Scan the records below. List lines holding "Schlüsseln".

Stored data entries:
===

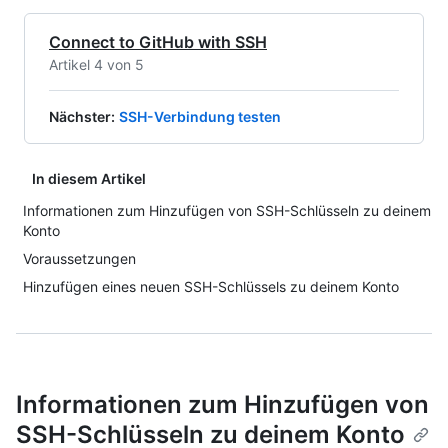
Connect to GitHub with SSH
Artikel 4 von 5
Nächster
:
SSH-Verbindung testen
In diesem Artikel
Informationen zum Hinzufügen von SSH-Schlüsseln zu deinem
Konto
Voraussetzungen
Hinzufügen eines neuen SSH-Schlüssels zu deinem Konto
Informationen zum Hinzufügen von
SSH-Schlüsseln zu deinem Konto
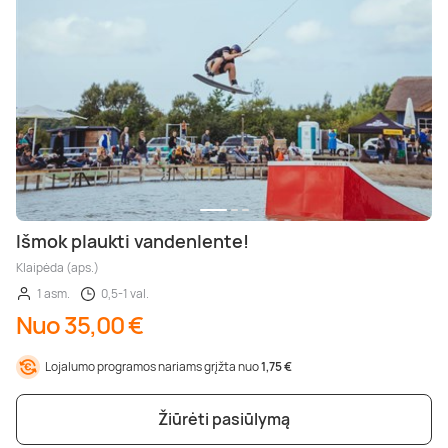
Išmok plaukti vandenlente!
Klaipėda (aps.)
1 asm.
0,5-1 val.
Nuo 35,00 €
Lojalumo programos nariams grįžta nuo
1,75 €
Žiūrėti pasiūlymą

===

Answer to the exercise ▸
Informationen zum Hinzufügen von SSH-Schlüsseln zu deinem
SSH-Schlüsseln zu deinem Konto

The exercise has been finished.